Zuletzt erblickte ich ein Licht, und ich ging ihm nach, in der festen Hoffnung, daß es mich wieder auf den rechten Weg bringen werde. Nachdem es mich ziemlich lange wie in einem Labyrinth herumgeführt hatte, fand ich mich, soviel ich im Dunkeln erkennen konnte, unter dem Portal eines prächtigen Palasts.

Ein wohlgekleideter Diener mit einer Fackel in der Hand kam heraus, betrachtete mich und fragte mit Ehrerbietung: ‹Edler Herr, ist Euer Name Klodion?› Ich war nicht gewohnt, meinen Namen zu verläugnen, wie auffallend mir auch die Frage vorkam; aber kaum hatte ich mit ja geantwortet, so wandte sich der Diener und flog mit einem Ausruf der lebhaftesten Freude in den Palast zurück.

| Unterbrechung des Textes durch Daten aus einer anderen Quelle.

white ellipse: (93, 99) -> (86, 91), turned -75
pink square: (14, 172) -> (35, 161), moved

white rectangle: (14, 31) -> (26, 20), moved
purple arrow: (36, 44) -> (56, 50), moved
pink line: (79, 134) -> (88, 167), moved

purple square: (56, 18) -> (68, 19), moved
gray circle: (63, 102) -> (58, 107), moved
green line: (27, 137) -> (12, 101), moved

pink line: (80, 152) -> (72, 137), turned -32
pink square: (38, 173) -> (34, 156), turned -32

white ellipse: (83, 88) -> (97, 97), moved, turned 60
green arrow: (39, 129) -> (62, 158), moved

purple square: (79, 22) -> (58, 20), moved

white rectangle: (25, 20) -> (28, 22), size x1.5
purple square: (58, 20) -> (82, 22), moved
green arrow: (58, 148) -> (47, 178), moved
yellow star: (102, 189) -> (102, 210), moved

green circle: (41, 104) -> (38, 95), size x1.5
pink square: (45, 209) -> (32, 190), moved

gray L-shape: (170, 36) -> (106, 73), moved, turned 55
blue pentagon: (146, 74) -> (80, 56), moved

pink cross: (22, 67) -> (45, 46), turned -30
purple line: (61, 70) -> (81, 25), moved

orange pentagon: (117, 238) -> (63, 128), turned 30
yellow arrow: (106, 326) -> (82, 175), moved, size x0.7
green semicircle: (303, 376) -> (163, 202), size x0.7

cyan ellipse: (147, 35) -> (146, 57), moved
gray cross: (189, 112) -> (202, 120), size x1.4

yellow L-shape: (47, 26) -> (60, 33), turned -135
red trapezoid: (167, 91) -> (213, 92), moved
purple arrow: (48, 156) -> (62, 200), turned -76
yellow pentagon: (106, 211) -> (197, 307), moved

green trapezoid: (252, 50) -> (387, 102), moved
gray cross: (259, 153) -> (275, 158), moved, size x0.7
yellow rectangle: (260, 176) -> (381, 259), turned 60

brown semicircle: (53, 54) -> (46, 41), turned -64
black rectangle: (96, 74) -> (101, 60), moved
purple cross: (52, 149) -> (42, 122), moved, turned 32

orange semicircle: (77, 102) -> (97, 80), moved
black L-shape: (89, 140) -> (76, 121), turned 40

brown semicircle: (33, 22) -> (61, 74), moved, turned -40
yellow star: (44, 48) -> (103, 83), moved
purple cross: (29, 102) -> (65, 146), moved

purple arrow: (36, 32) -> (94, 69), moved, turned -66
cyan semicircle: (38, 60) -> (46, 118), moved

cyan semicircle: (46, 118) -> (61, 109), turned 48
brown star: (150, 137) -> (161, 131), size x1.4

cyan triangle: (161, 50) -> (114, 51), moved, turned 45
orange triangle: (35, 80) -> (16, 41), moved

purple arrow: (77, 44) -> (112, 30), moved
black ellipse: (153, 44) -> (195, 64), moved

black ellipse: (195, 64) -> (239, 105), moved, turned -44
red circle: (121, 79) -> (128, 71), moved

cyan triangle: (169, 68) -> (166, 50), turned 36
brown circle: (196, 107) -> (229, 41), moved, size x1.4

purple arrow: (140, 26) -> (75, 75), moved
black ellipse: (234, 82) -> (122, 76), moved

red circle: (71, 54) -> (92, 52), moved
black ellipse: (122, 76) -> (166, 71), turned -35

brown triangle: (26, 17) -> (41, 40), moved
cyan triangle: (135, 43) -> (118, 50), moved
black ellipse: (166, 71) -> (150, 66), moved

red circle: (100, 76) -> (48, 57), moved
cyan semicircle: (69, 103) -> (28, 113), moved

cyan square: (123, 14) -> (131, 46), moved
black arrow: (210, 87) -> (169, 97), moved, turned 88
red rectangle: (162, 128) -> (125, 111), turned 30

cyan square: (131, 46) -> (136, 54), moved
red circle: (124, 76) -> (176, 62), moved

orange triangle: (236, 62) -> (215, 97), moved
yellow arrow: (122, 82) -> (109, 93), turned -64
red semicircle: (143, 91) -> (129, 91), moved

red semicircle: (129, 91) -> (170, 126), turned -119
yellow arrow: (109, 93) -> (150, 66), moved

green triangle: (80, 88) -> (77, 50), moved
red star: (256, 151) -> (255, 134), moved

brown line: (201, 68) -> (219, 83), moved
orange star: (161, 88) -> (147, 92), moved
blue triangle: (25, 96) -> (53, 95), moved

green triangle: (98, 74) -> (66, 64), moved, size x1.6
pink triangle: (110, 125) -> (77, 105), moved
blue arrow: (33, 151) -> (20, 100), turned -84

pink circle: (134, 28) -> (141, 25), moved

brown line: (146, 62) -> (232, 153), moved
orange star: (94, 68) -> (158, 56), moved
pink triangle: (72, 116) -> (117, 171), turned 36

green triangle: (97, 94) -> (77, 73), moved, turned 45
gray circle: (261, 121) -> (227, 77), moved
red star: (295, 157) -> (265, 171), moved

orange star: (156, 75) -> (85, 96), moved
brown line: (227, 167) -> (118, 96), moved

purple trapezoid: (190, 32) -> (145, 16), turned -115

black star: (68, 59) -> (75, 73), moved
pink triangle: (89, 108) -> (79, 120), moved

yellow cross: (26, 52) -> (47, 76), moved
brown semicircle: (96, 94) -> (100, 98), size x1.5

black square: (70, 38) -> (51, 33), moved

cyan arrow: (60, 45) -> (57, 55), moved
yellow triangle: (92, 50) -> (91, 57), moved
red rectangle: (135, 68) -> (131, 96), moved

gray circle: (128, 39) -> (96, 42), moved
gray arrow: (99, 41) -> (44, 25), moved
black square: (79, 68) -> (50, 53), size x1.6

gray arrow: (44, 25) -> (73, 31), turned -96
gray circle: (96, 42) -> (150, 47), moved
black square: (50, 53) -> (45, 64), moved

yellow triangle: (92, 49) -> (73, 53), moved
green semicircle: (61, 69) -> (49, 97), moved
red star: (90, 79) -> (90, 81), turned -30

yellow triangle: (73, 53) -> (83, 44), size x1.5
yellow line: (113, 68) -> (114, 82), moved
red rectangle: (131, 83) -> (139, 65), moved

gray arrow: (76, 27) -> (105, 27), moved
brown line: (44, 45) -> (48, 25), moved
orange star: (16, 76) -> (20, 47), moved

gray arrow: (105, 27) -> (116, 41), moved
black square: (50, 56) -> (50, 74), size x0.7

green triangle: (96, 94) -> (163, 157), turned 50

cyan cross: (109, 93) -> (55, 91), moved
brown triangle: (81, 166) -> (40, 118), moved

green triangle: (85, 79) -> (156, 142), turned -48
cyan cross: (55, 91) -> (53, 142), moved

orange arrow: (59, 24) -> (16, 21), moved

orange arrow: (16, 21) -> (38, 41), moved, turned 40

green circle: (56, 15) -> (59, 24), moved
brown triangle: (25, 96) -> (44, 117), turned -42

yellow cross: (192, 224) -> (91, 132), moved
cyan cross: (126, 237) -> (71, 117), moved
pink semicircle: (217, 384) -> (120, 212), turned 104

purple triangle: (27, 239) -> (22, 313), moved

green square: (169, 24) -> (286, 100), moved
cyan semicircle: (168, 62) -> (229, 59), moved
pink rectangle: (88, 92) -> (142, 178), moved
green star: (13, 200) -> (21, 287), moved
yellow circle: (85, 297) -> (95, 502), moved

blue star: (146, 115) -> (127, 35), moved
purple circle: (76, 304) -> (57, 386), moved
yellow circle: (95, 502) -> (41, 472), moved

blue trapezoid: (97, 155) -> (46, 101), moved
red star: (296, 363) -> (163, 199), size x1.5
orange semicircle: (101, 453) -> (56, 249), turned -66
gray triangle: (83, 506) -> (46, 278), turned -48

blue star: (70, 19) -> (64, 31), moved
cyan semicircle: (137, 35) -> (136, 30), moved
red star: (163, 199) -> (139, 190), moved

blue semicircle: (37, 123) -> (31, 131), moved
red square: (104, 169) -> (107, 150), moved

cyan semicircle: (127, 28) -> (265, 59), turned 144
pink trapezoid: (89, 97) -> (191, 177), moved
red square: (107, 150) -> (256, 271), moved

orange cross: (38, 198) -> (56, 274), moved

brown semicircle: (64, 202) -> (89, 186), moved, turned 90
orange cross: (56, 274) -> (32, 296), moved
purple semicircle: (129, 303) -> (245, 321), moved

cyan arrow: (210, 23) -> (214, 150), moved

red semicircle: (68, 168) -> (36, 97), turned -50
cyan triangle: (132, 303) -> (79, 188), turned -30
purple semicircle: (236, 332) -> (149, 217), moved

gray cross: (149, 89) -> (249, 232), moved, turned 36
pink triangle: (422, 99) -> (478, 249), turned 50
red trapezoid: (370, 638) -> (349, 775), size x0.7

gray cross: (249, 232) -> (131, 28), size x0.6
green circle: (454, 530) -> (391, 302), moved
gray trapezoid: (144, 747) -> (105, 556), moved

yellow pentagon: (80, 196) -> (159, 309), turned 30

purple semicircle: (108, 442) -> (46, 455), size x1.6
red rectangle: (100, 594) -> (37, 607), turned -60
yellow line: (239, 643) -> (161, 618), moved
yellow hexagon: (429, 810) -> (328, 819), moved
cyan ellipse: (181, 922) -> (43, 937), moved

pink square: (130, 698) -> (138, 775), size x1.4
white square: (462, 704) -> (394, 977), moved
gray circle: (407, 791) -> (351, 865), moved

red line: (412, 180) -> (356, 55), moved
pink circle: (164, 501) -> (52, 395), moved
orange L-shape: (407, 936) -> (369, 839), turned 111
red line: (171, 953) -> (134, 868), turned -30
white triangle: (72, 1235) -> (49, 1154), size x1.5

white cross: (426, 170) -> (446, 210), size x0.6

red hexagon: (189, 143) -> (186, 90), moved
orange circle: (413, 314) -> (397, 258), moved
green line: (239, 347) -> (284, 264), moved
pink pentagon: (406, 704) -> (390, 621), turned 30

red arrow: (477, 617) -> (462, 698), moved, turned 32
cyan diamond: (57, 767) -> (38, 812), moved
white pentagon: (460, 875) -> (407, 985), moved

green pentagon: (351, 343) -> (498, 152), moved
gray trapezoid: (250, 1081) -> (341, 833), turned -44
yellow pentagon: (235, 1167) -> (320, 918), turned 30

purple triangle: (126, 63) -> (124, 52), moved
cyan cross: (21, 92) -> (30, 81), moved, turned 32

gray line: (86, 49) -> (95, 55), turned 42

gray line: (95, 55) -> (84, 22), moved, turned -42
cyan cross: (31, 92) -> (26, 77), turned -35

In wenigen Augenblicken öffneten sich beide Flügel der Pforte; sechs schöne, prächtig gekleidete Jungfrauen, denen sechs Sklaven ebenso viele Wachsfackeln vortrugen, kamen heraus, hießen mich willkommen und ergriffen ehrerbietig meine Hände, um mich in den Palast hineinzuführen. Ich bat sie um Entschuldigung, sagte ihnen, ich wäre irregegangen, wäre ganz und gar nicht an dem Orte, wo ich erwartet würde, und könnte mich hier keinen Augenblick verweilen. ‹Verzeihet uns, edler Herr›, versetzte eine der Jungfrauen; ‹Ihr seid, zu unser aller Freude, an dem Orte, wo Ihr schon lange mit Schmerzen erwartet werdet!› – ‹Dies ist unmöglich›, sagte ich; ‹Ihr spottet meiner, und ich habe keine Zeit, mich aufhalten zu lassen.› Mit diesem wollte ich mich eilends davonmachen, aber die Sklaven versperrten mir mit ihren Fackeln den Weg, die Jungfrauen warfen sich vor mir auf die Erde, und die älteste unter ihnen, welche schon gesprochen hatte, beschwor mich bei dem Leben meiner Dame, sie nur einen Augenblick anzuhören. ‹Was wir von Euch bitten, großmütiger Ritter›, sagte sie, ‹ist etwas, das Ihr allein vermöget; es wird Euch keine Viertelstunde aufhalten, und es ist, was kein Mann Eures Standes und Ansehens dem Flehen so vieler Unglücklichen versagen kann. Gewähret uns unsre Bitte, und niemand in diesem Palaste soll sich unterstehen, Euch einen Augenblick länger, als Ihr wollet, aufzuhalten.› Die übrigen fünf Jungfrauen vereinigten sich mit der ersten, mich mit tränenden Augen zu beschwören, daß ich mich erbitten lassen möchte; und da ich keine Möglichkeit sah, ihnen ihre Bitte unter solchen Umständen abzuschlagen, und längeres Weigern nur so viel verlorne Zeit mehr gewesen wäre, folgte ich ihnen, aber so mißmutig, daß ich kaum höflich sein konnte, in das Innere des Palastes.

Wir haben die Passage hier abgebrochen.